What Energy Maximizes Neutron Trapping in a Finite Square Well?

[atlantic]

Free particle --> bound particle

Homework Statement

A free neutron meets a finite square well of depth V_{0}, and width 2a centered around origo.

However, the probability that the neutron emits a photon when it meets the potential well, and thus decreasing its energy is proportional to the integral \int^{t_{1}}_{t_{0}}\int^{a}_{-a} |\Psi(x,t)|^{2} dx dt. Where t_{1}-t_{0} is the time it takes the neutron to cross the well.

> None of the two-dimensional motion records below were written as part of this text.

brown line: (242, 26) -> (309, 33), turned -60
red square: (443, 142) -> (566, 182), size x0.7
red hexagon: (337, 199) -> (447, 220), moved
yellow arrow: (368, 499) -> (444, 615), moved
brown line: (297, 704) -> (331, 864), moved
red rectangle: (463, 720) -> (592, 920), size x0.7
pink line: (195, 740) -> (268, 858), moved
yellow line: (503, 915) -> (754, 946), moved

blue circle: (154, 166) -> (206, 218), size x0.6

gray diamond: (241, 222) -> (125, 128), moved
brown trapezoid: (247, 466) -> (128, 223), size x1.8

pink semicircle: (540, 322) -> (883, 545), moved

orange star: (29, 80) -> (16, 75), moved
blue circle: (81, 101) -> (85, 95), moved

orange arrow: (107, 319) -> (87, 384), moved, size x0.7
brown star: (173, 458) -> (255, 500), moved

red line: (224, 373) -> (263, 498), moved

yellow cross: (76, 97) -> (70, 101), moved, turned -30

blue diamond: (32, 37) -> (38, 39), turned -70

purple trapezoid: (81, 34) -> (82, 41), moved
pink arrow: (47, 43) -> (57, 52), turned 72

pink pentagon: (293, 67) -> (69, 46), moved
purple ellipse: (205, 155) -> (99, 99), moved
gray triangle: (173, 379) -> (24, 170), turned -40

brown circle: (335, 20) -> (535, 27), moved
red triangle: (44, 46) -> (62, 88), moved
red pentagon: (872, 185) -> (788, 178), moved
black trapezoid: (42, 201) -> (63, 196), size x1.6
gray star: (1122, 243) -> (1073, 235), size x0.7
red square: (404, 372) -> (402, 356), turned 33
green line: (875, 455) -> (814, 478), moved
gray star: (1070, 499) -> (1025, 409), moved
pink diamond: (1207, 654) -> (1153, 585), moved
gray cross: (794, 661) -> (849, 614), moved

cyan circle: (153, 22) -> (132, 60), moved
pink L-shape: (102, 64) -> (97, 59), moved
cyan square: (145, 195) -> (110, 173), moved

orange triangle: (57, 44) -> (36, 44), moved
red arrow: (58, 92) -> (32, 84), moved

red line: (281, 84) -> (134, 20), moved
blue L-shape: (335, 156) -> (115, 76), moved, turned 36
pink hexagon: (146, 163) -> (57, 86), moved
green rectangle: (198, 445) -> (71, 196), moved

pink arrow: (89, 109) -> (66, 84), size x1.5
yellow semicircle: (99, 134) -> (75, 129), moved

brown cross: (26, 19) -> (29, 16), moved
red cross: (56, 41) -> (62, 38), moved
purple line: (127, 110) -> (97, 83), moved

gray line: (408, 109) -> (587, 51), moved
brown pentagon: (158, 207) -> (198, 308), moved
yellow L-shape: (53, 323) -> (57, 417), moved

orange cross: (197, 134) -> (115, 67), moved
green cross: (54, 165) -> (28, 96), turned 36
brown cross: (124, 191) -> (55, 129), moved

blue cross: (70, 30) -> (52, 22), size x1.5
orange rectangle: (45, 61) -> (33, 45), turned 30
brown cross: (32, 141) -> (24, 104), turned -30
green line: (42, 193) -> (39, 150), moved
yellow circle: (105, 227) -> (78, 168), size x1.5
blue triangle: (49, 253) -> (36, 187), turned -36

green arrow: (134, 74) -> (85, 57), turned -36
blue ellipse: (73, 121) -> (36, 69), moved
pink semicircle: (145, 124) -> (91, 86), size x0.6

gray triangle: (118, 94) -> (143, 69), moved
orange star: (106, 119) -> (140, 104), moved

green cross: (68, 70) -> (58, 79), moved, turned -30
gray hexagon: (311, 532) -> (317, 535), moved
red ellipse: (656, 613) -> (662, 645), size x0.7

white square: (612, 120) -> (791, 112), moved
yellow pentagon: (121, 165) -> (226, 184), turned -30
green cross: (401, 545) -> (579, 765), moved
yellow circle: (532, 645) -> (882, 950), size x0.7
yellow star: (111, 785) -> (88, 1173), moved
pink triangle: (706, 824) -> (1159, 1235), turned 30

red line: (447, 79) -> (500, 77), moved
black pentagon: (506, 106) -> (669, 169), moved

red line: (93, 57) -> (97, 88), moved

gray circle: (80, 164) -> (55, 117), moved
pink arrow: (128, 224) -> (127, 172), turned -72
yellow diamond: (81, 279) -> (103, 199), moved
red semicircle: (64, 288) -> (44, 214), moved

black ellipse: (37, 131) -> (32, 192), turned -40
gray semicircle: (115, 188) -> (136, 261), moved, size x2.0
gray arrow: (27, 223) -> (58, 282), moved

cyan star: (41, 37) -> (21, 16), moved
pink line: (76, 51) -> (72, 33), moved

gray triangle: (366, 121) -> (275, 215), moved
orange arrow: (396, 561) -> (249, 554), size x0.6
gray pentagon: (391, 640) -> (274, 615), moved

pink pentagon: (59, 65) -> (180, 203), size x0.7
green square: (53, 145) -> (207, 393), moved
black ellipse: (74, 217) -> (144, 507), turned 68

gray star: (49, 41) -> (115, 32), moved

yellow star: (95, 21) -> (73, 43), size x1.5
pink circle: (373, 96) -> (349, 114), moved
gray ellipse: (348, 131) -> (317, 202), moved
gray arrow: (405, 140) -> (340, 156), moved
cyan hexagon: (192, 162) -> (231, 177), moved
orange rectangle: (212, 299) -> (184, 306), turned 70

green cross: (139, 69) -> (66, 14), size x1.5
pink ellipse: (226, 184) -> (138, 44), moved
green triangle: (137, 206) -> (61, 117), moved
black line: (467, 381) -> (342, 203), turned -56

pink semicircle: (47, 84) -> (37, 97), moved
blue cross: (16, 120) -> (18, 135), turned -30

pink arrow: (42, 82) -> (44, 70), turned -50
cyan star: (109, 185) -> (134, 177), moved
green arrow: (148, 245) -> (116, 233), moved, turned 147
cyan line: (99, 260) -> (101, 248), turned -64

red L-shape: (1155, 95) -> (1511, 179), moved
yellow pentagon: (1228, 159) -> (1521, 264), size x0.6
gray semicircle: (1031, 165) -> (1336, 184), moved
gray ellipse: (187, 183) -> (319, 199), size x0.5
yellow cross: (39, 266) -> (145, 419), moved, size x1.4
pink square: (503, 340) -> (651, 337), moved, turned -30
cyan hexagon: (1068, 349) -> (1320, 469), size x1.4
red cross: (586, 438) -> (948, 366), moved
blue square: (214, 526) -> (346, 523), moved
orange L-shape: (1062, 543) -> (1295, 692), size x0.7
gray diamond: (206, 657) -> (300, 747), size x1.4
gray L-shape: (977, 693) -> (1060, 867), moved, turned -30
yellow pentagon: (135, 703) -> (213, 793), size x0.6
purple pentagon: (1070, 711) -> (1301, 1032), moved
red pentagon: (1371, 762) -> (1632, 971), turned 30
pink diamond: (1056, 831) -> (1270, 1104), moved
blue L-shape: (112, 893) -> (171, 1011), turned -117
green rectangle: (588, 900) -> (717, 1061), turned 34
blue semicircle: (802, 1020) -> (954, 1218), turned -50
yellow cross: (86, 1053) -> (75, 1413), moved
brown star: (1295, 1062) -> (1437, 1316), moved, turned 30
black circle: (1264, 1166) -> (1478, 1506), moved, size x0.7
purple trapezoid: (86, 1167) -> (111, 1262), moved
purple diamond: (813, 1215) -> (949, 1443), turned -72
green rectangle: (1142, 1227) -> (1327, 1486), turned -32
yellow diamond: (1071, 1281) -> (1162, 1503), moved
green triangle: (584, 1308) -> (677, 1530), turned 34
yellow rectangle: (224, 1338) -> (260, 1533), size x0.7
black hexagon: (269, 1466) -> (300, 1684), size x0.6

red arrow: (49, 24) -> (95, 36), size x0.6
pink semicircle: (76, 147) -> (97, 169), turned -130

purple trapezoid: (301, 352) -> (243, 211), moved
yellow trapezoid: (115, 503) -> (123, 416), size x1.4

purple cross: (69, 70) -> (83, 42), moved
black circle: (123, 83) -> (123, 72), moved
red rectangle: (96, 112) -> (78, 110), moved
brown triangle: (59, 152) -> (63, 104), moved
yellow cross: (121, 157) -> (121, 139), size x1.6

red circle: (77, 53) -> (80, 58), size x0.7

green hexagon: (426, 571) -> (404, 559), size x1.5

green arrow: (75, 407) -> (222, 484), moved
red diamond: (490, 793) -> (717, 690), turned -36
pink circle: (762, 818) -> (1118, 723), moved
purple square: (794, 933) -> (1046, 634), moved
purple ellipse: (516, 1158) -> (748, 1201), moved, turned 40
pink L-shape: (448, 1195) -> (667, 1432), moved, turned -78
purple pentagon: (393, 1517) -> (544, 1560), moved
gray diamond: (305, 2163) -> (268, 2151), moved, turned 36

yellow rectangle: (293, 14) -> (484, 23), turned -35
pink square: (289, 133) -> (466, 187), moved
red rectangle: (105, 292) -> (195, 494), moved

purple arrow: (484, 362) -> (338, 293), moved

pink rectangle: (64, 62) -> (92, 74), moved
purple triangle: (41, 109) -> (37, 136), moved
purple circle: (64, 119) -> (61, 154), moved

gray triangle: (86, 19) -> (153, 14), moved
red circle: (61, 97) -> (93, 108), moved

The question then is: "What energy is the most advantageous for the neutron to have, in order to be trapped by the potential well?"

The Attempt at a Solution

The initial energy is E_{0}, the energy of the photon is E_{p}

I'm guessing I have to find a value for E_{0}, so as to make the integral a large as possible.

 

[turin]

Is there some form of ψ here that you are neglecting to tell us (like it is the wavefunction of the neutron)? If ψ is independent of E (or E₀), then I don't see how it would make a difference (unless it's as silly as to realize to treat the neutron classically, so that t₁-t₀ depends inversely on the square root of E, which it may be, since it talks about "the time it takes the neutron to cross the well").